Case in point: According to Mongeluzzi, the Philadelphia attorney, the men who work as house framers in southern New Jersey and eastern Pennsylvania, who are mostly Brazilian, are often at risk of serious injury or worse. “Most don’t speak much English and walk on beams with no harness, scaffolding or nets,” he said. “The way the job works, you first have to excavate the site. Then you pour cement and put up the frame of the building. Next, you sink wooden pieces into the foundation vertically; later, you put up horizontal beams and string joists across them. Framers are constantly in the air putting braces into the joists. There are many falls because of the lack of safety equipment. Last year alone, we handled five deaths and between 15 and 20 catastrophic accidents: Burns, brain damage, paralysis.”
Settlements, of course, can sometimes reach millions and even though Mongeluzzi won the nation’s largest-ever settlement – $101 million for the victims of the 2003 Tropicana Hotel collapse that killed four and seriously injured 36 New Jersey workers – he is not satisfied; he emphasizes that the calamity could have been prevented had there been better oversight.

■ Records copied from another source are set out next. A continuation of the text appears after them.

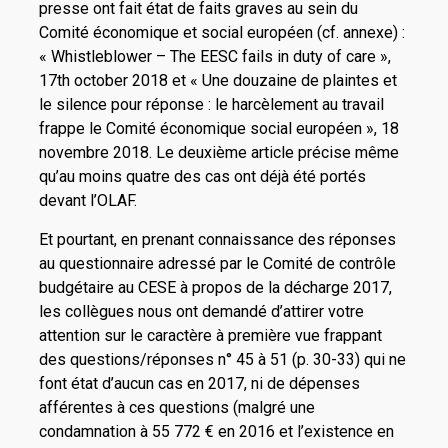
presse ont fait état de faits graves au sein du
Comité économique et social européen (cf. annexe) :
« Whistleblower – The EESC fails in duty of care »,
17th october 2018 et « Une douzaine de plaintes et
le silence pour réponse : le harcèlement au travail
frappe le Comité économique social européen », 18
novembre 2018. Le deuxième article précise même
qu’au moins quatre des cas ont déjà été portés
devant l’OLAF.
Et pourtant, en prenant connaissance des réponses
au questionnaire adressé par le Comité de contrôle
budgétaire au CESE à propos de la décharge 2017,
les collègues nous ont demandé d’attirer votre
attention sur le caractère à première vue frappant
des questions/réponses n° 45 à 51 (p. 30-33) qui ne
font état d’aucun cas en 2017, ni de dépenses
afférentes à ces questions (malgré une
condamnation à 55 772 € en 2016 et l’existence en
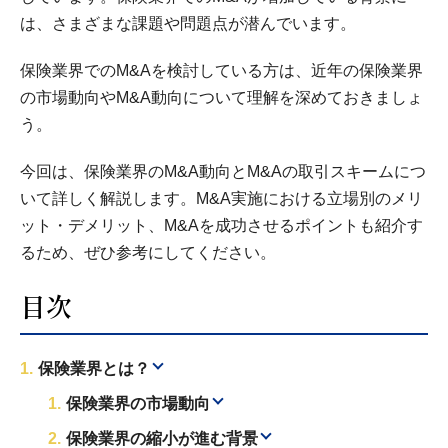
は、さまざまな課題や問題点が潜んでいます。
保険業界でのM&Aを検討している方は、近年の保険業界
の市場動向やM&A動向について理解を深めておきましょ
う。
今回は、保険業界のM&A動向とM&Aの取引スキームにつ
いて詳しく解説します。M&A実施における立場別のメリ
ット・デメリット、M&Aを成功させるポイントも紹介す
るため、ぜひ参考にしてください。
目次
保険業界とは？
保険業界の市場動向
保険業界の縮小が進む背景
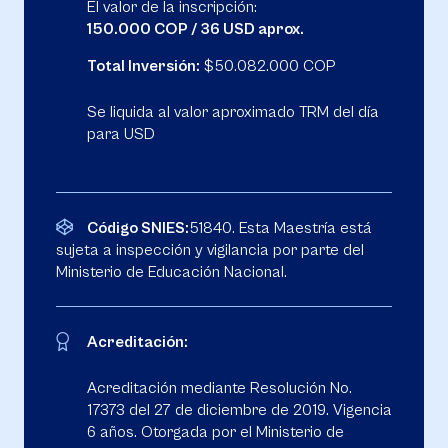
El valor de la inscripción:
150.000 COP / 36 USD aprox.
Total Inversión:
$50.082.000 COP
Se liquida al valor aproximado TRM del día
para USD
Código SNIES:
51840. Esta Maestría está
sujeta a inspección y vigilancia por parte del
Ministerio de Educación Nacional.
Acreditación:
Acreditación mediante Resolución No.
17373 del 27 de diciembre de 2019. Vigencia
6 años. Otorgada por el Ministerio de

“There are kids who had to grow up without a father and many others who still struggle to this day with injuries that resulted from the collapse,” he said. “In my estimation, 40 percent of construction-site deaths and catastrophic injuries could be cut if companies had to institute and maintain fall protections for workers.”
Other changes, says NYCOSH’s Obernauer, are also needed. For example, OSHA should be able to shut down a job site if it is unsafe, something it currently lacks the authority to do. Additionally, prioritizing safety by mandating training and making sure that every worker has protective outfitting, and knows how to use it, is paramount.
After all, shouldn’t workers’ lives be valued above the bottom line?